Regression: partial index with IS NOT NULL predicate not used for min/max optimization on NOT NULL columns - Mailing list pgsql-bugs

From Dmytro Astapov
Subject Regression: partial index with IS NOT NULL predicate not used for min/max optimization on NOT NULL columns
Date
Msg-id CAFQUnFhmAi2hkgY=eEwokriYwZngG+2eeZY=BnBw+m=drDCAVg@mail.gmail.com
Whole thread Raw
Responses Re: Regression: partial index with IS NOT NULL predicate not used for min/max optimization on NOT NULL columns
List pgsql-bugs
Hi!

Merry Christmas, happy New Year, and various seasonal greetings to you all. I come bearing the bug report for a regression, and hopefully a fix as well.

Short summary:

When a column is defined as "NOT NULL" and a partial index exists with a predicate "WHERE column IS NOT NULL", the min/max aggregate optimization fails to use the partial index. This is a regression introduced in PostgreSQL 17.

Environment and PostgreSQL Versions:

Affected versions: 17.7, 18.1
Not affected versions: 16.11, 15.15, 14.20, 13.23

OS: Red Hat 11.5.0-5

Steps to Reproduce

CREATE TABLE test (seqno int NOT NULL);

INSERT INTO test SELECT s FROM generate_series(1, 100000) s;

CREATE UNIQUE INDEX ON test(seqno) WHERE seqno IS NOT NULL;

ANALYZE test;

EXPLAIN SELECT max(seqno) FROM test;

Expected behavior (observed on PostgreSQL 16.11 and earlier)
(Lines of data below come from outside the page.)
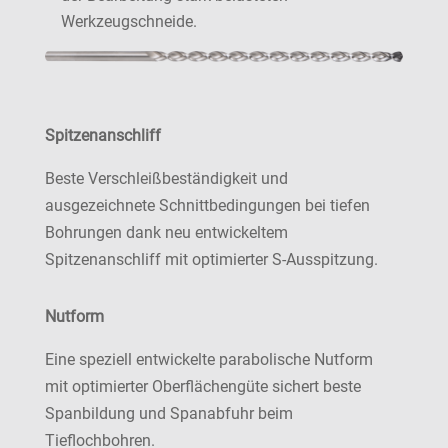
Werkzeugschneide.
Spitzenanschliff
Beste Verschleißbeständigkeit und
ausgezeichnete Schnittbedingungen bei tiefen
Bohrungen dank neu entwickeltem
Spitzenanschliff mit optimierter S-Ausspitzung.
Nutform
Eine speziell entwickelte parabolische Nutform
mit optimierter Oberflächengüte sichert beste
Spanbildung und Spanabfuhr beim
Tieflochbohren.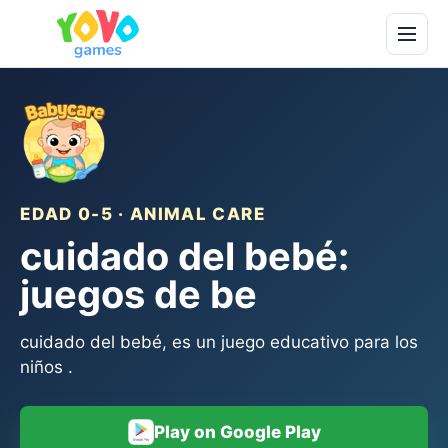
EDAD 0-5 · ANIMAL CARE
cuidado del bebé:
juegos de be
cuidado del bebé, es un juego educativo para los
niños .
Play on Google Play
                                      QUERY PLAN                                       

---------------------------------------------------------------------------------------

Result (cost=0.32..0.33 rows=1 width=4)

  InitPlan 1

    -> Limit (cost=0.29..0.32 rows=1 width=4)

          -> Index Only Scan Backward using test_seqno_idx on test (cost=...)

Actual behavior (observed on PostgreSQL 17.7 and later)

                            QUERY PLAN                            

------------------------------------------------------------------

Aggregate (cost=1693.00..1693.01 rows=1 width=4)

  -> Seq Scan on test (cost=0.00..1443.00 rows=100000 width=4)


I've tried to find the root cause, and this is my (possibly incorrect) analysis

The regression was introduced by commit b262ad440ed ("Add better handling of redundant IS [NOT] NULL quals", 2024-01-23).

This commit added an optimization to remove "IS NOT NULL" restriction clauses when the column is defined as "NOT NULL", since such clauses are always true.
This optimization was added to fix Bug #17540 related to poor index choice in min/max queries.

However, this optimization has an unintended side effect on partial index matching:

1. The min/max optimization (in "planagg.c") rewrites "SELECT max(col)" into a subquery with the clause "WHERE col IS NOT NULL" added to handle NULL values correctly.

2. The new optimization in `add_base_clause_to_rel()` recognizes that the added clause "col IS NOT NULL" is always true (since "col" is "NOT NULL" according to the table schema) and discards the clause before adding it to "baserestrictinfo".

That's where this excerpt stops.